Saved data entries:
--- START ---

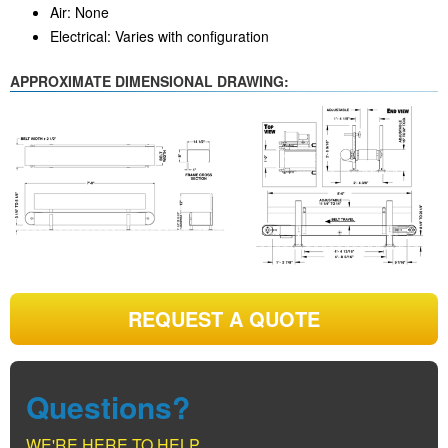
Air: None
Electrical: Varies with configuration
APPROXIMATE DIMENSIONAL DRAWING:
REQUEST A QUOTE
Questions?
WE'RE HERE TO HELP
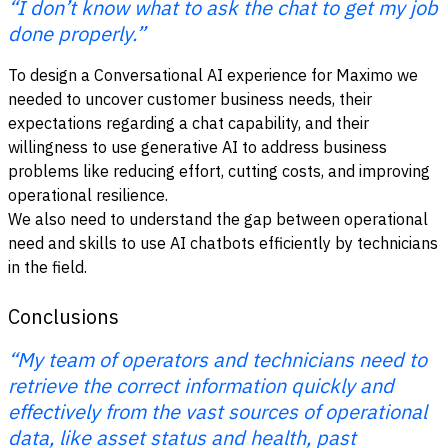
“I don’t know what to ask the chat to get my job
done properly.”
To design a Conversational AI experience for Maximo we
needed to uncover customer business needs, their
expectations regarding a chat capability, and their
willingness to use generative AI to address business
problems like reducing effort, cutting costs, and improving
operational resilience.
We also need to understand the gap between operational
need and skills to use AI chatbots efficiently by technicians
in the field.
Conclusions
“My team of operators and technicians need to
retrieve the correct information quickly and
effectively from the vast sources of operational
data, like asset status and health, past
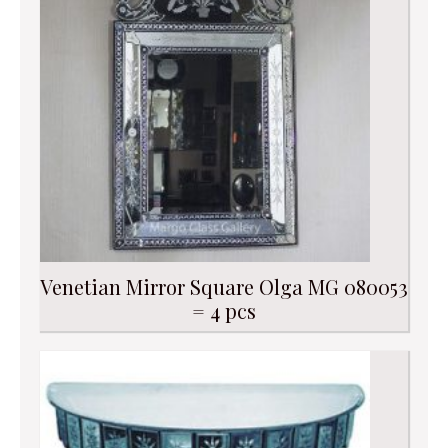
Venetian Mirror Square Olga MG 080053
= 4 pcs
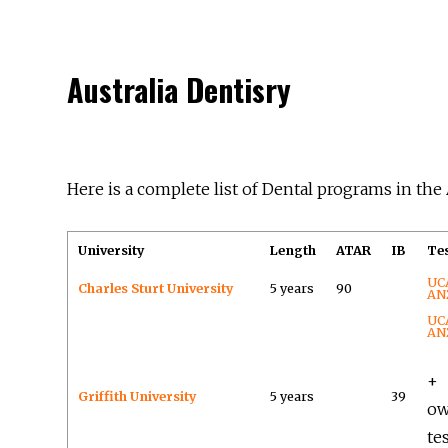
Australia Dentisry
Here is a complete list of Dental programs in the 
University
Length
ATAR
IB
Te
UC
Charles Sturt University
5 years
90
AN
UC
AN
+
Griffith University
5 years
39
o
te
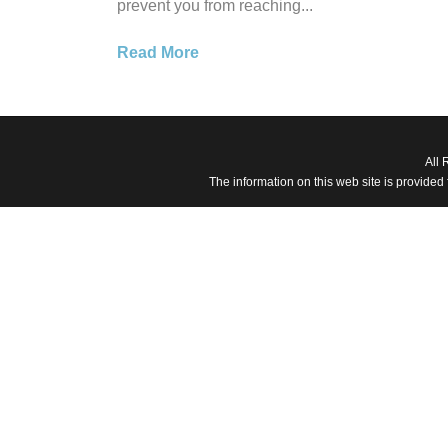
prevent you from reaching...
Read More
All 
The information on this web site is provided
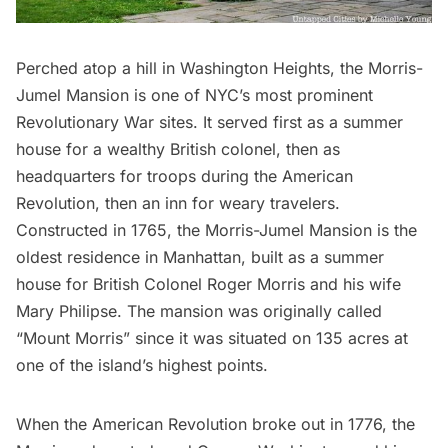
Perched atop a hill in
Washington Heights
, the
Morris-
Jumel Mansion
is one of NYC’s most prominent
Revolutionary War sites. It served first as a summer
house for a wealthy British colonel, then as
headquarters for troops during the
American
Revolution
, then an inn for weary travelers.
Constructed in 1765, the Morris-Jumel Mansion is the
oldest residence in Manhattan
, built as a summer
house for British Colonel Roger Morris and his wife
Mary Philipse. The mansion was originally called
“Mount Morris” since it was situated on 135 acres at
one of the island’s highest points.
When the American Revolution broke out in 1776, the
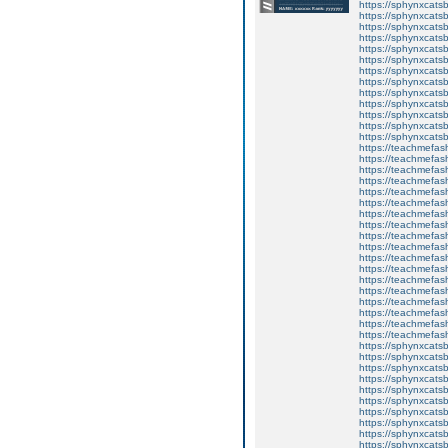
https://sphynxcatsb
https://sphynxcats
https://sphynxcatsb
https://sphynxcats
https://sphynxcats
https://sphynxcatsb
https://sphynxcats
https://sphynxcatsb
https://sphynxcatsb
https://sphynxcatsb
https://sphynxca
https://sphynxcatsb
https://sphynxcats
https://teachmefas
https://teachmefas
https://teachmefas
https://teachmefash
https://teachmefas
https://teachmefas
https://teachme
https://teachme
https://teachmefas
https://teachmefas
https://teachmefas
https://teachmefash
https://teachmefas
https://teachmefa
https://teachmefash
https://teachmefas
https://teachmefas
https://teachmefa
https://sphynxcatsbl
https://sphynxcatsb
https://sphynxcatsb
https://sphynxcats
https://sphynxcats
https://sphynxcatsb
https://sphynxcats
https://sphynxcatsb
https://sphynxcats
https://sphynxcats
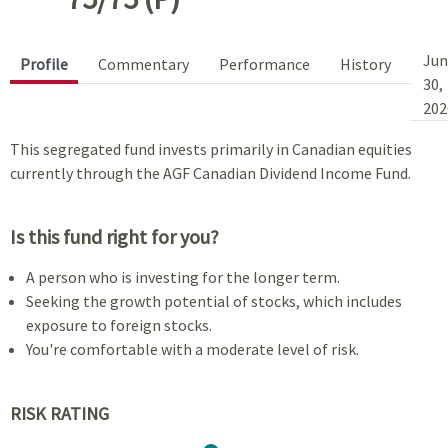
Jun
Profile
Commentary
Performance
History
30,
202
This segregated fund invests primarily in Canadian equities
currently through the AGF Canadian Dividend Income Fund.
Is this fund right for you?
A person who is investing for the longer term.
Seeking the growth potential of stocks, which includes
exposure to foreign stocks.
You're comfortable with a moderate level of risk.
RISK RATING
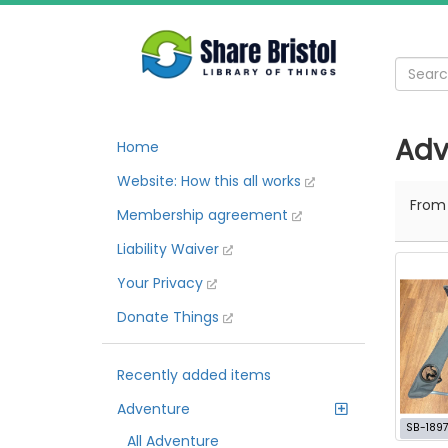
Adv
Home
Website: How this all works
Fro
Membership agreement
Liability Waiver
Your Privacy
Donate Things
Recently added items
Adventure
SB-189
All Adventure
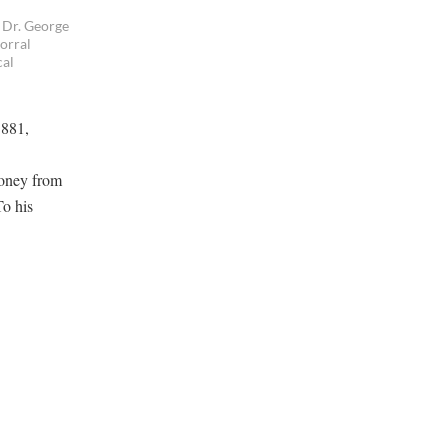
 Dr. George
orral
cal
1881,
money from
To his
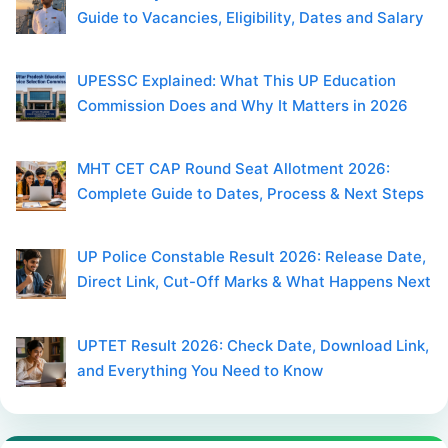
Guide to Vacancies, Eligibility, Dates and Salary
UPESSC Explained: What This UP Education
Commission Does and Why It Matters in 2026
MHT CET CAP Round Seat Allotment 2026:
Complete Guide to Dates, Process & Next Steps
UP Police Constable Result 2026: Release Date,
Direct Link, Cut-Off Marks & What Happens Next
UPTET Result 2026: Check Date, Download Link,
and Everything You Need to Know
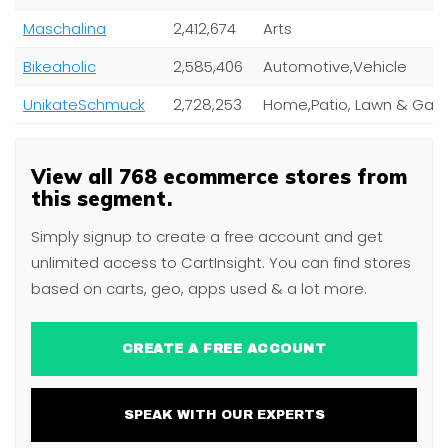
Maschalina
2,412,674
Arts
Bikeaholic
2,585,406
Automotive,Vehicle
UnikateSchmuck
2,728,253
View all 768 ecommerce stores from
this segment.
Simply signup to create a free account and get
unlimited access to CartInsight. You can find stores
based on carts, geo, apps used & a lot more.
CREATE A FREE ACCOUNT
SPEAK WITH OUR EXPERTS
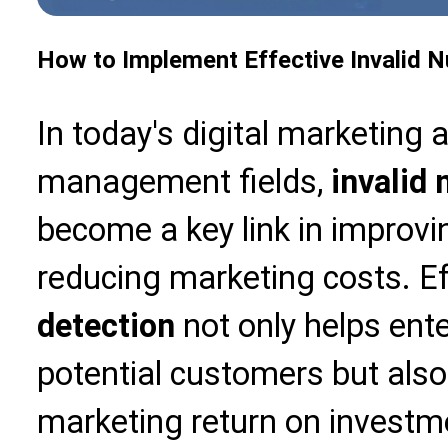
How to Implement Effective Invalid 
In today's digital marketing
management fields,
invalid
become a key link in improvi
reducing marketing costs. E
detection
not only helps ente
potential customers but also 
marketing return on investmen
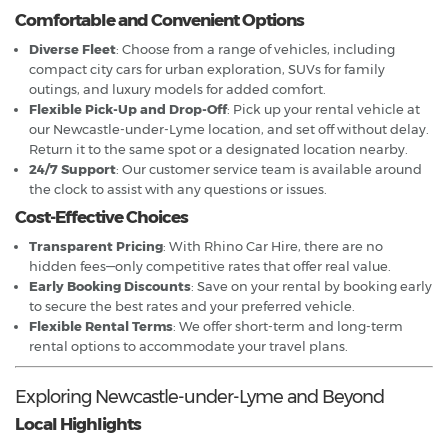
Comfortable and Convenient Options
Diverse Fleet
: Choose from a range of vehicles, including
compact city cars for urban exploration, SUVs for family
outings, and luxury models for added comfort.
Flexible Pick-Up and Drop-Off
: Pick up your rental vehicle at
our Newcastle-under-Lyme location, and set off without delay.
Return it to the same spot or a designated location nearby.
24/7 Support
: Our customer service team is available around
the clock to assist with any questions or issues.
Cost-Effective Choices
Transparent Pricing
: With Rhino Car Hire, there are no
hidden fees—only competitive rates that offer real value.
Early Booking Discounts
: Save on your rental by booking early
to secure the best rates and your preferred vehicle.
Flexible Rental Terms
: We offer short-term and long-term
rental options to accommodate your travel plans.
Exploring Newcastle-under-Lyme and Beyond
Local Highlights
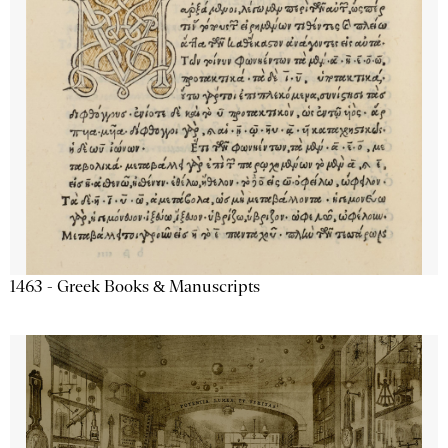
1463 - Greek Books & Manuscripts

--- END ---

• [TASK GOAL]: Copy each record exactly. Leave any images out of the copy.

• [YOUR RESPONSE]:
Air: None
Electrical: Varies with configuration
APPROXIMATE DIMENSIONAL DRAWING:
REQUEST A QUOTE
Questions?
WE'RE HERE TO HELP
“I don’t know what to ask the chat to get my job
done properly.”
To design a Conversational AI experience for Maximo we
needed to uncover customer business needs, their
expectations regarding a chat capability, and their
willingness to use generative AI to address business
problems like reducing effort, cutting costs, and improving
operational resilience.
We also need to understand the gap between operational
need and skills to use AI chatbots efficiently by technicians
in the field.
Conclusions
“My team of operators and technicians need to
retrieve the correct information quickly and
effectively from the vast sources of operational
data, like asset status and health, past
Venetian Mirror Square Olga MG 080053
= 4 pcs
Australia Dentisry
Here is a complete list of Dental programs in the 
University
Length
ATAR
IB
Te
UC
Charles Sturt University
5 years
90
AN
UC
AN
+
Griffith University
5 years
39
o
te
prevent you from reaching...
Read More
All 
The information on this web site is provided
Perched atop a hill in
Washington Heights
, the
Morris-
Jumel Mansion
is one of NYC’s most prominent
Revolutionary War sites. It served first as a summer
house for a wealthy British colonel, then as
headquarters for troops during the
American
Revolution
, then an inn for weary travelers.
Constructed in 1765, the Morris-Jumel Mansion is the
oldest residence in Manhattan
, built as a summer
house for British Colonel Roger Morris and his wife
Mary Philipse. The mansion was originally called
“Mount Morris” since it was situated on 135 acres at
one of the island’s highest points.
When the American Revolution broke out in 1776, the
https://sphynxcatsb
https://sphynxcats
https://sphynxcatsb
https://sphynxcats
https://sphynxcats
https://sphynxcatsb
https://sphynxcats
https://sphynxcatsb
https://sphynxcatsb
https://sphynxcatsb
https://sphynxca
https://sphynxcatsb
https://sphynxcats
https://teachmefas
https://teachmefas
https://teachmefas
https://teachmefash
https://teachmefas
https://teachmefas
https://teachme
https://teachme
https://teachmefas
https://teachmefas
https://teachmefas
https://teachmefash
https://teachmefas
https://teachmefa
https://teachmefash
https://teachmefas
https://teachmefas
https://teachmefa
https://sphynxcatsbl
https://sphynxcatsb
https://sphynxcatsb
https://sphynxcats
https://sphynxcats
https://sphynxcatsb
https://sphynxcats
https://sphynxcatsb
https://sphynxcats
https://sphynxcats
Jun
Profile
Commentary
Performance
History
30,
202
This segregated fund invests primarily in Canadian equities
currently through the AGF Canadian Dividend Income Fund.
Is this fund right for you?
A person who is investing for the longer term.
Seeking the growth potential of stocks, which includes
exposure to foreign stocks.
You're comfortable with a moderate level of risk.
RISK RATING
Adv
Home
Website: How this all works
Fro
Membership agreement
Liability Waiver
Your Privacy
Donate Things
Recently added items
Adventure
SB-189
All Adventure
 Dr. George
orral
cal
1881,
money from
To his
Guide to Vacancies, Eligibility, Dates and Salary
UPESSC Explained: What This UP Education
Commission Does and Why It Matters in 2026
MHT CET CAP Round Seat Allotment 2026:
Complete Guide to Dates, Process & Next Steps
UP Police Constable Result 2026: Release Date,
Direct Link, Cut-Off Marks & What Happens Next
UPTET Result 2026: Check Date, Download Link,
and Everything You Need to Know
Maschalina
2,412,674
Arts
Bikeaholic
2,585,406
Automotive,Vehicle
UnikateSchmuck
2,728,253
View all 768 ecommerce stores from
this segment.
Simply signup to create a free account and get
unlimited access to CartInsight. You can find stores
based on carts, geo, apps used & a lot more.
CREATE A FREE ACCOUNT
SPEAK WITH OUR EXPERTS
How to Implement Effective Invalid 
In today's digital marketing
management fields,
invalid
become a key link in improvi
reducing marketing costs. E
detection
not only helps ente
potential customers but also 
marketing return on investmen
Comfortable and Convenient Options
Diverse Fleet
: Choose from a range of vehicles, including
compact city cars for urban exploration, SUVs for family
outings, and luxury models for added comfort.
Flexible Pick-Up and Drop-Off
: Pick up your rental vehicle at
our Newcastle-under-Lyme location, and set off without delay.
Return it to the same spot or a designated location nearby.
24/7 Support
: Our customer service team is available around
the clock to assist with any questions or issues.
Cost-Effective Choices
Transparent Pricing
: With Rhino Car Hire, there are no
hidden fees—only competitive rates that offer real value.
Early Booking Discounts
: Save on your rental by booking early
to secure the best rates and your preferred vehicle.
Flexible Rental Terms
: We offer short-term and long-term
rental options to accommodate your travel plans.
Exploring Newcastle-under-Lyme and Beyond
Local Highlights
1463 - Greek Books & Manuscripts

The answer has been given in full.